A more consistent and comprehensible version of the same thing is the Big Mac. A mediocre burger by any definition, but perfect at being the mediocre burger that it is, unable to transcend itself to be a great burger in any way, but sometimes all you crave in life is a Big Mac. Perhaps that makes Twister Big Mac Cinema. (I’d trademark that, but McDonald’s might not be too pleased.)
Last night, I went and saw Twisters. That movie is not quite Big Mac Cinema. It’s not a five-star three-star movie. It’s just a normal three-star movie: really fun, a little bloated in places, a little lacking in others, perhaps a bit too in love with its own dramatic emotional stakes (every movie and show these days really needs to be about trauma, eh?) It’s not even that Twisters doesn’t do anything exceptionally, because I’m not sure the original Twister does either, but it’s missing some particularly spark in the craft that would make it the perfect version of itself. A good time at the movies, though, and I recommend checking it out, particularly for Glen Powell’s ridiculous charm.
(I also got into a wild altercation with a deranged lady who’d been talking loudly throughout the entire movie and was somehow offended that I and everyone else at the 10pm IMAX screening told her to shut up. Some people do not understand how to be in public or around other people. Sad times.)
But one last thing about my nonsensical five-star three-star concept, aka Big Mac Cinema, in case it clarifies anything further for people (though it’s not clear at all): Twisters is a three-star movie. Twister is a five-star three-star movie. Speed is a five-star movie. Hope that helps.
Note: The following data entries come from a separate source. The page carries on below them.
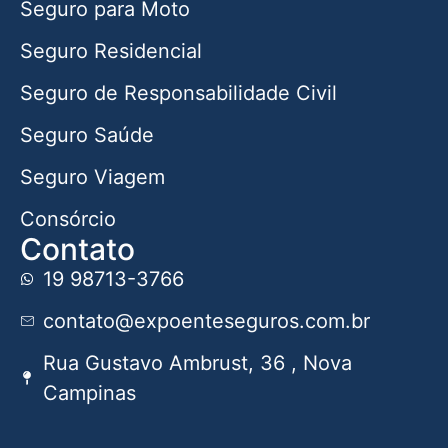
Seguro para Moto
Seguro Residencial
Seguro de Responsabilidade Civil
Seguro Saúde
Seguro Viagem
Consórcio
Contato
19 98713-3766
contato@expoenteseguros.com.br
Rua Gustavo Ambrust, 36 , Nova
Campinas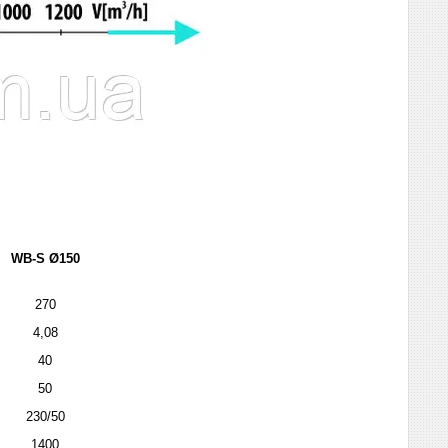
WB-S Ø150
270
4,08
40
50
230/50
1400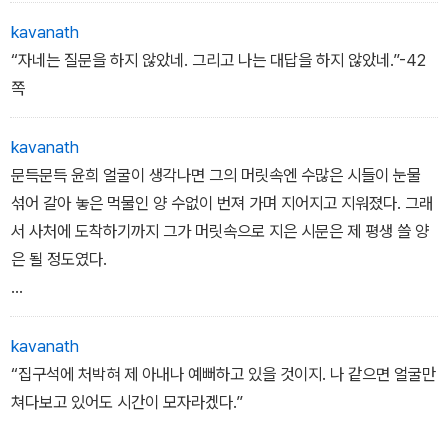
“...혼잣말이라 하더라도 입에 담는 순간 다른 귀가 듣기 마련이지. 때
문에 그 내용이 긴요하면 긴요할수록 자신의 귀에게조차 입을 다물어
kavanath
야 하네.”
“자네는 질문을 하지 않았네. 그리고 나는 대답을 하지 않았네.”-42
쪽
재신은 뜻을 묻지도 않고 그다음 말을 기다렸다.
kavanath
“대물은 나의 소중한 벗일세. 그 외에 중요한 것은 아무것도 없다네.
문득문득 윤희 얼굴이 생각나면 그의 머릿속엔 수많은 시들이 눈물
비밀을 숨기는 것이 벗의 도리라고 한다면 그것을 모르는 척해 주는
섞어 갈아 놓은 먹물인 양 수없이 번져 가며 지어지고 지워졌다. 그래
것 또한 벗의 도리가 아니겠는가.”
서 사처에 도착하기까지 그가 머릿속으로 지은 시문은 제 평생 쓸 양
-42쪽
은 될 정도였다.
“쳇! 글자로 남겼으면 시책 서너 권은 충분히 묶을 수 있었는데.”
-105쪽
kavanath
“집구석에 처박혀 제 아내나 예뻐하고 있을 것이지. 나 같으면 얼굴만
쳐다보고 있어도 시간이 모자라겠다.”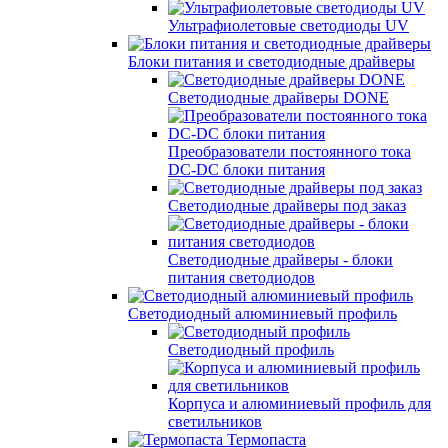
Ультрафиолетовые светодиоды UV
Блоки питания и светодиодные драйверы
Светодиодные драйверы DONE
Преобразователи постоянного тока
DC-DC блоки питания
Светодиодные драйверы под заказ
Светодиодные драйверы - блоки
питания светодиодов
Светодиодный алюминиевый профиль
Светодиодный профиль
Корпуса и алюминиевый профиль для
светильников
Термопаста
Reading, Watching, Listening
“The Techies Who Lunch,” by Noelle Mateer was published this week at The Baffler, and I could not recommend the article more highly. It’s the story of Pittsburgh’s tech-fuelled gentrification, as expressed through a true oddity: an acclaimed Mexican restaurant called Duo’s Taqueria owned and housed at the Duolingo offices in the old steel town. There’s a lot in there about The Bear (apparently the company’s founder, Luis Von Ahn, loved the episode “Forks” so much that he made all his employees watch it and then do a quiz about it… Jesus), and it had me thinking about the ideas I wrote about in my own piece about the show for Defector last week, in which I questioned its relationship to fine dining, and who that kind of dining really serves. Mateer expands well beyond the scope of fine dining, toward a wider critique of urban gentrification, tech optimism and the people left behind. It’s also beautifully written. Do read it.
Kill is the new film out of India from director Nikhil Nagesh Bhat, which is currently playing in theatres and has been getting a big response from many in my circles. I headed out to see it, and while admitting it’s not the greatest thing I’ve ever seen in the post-John Wick ultra-violent action-revenge trend, it does a few pretty remarkable things. Set almost entirely on a train of sleeping cars, all the action takes place in extremely close quarters, and it’s handled so terrifically well. The choreography almost always works, both in its cleverness and the tightness with which it’s directed. It’s got a truly slimy, sadistic villain, which is always a plus. And without spoiling anything, it has maybe the best title drop I’ve seen in years. Somehow even better than RRR.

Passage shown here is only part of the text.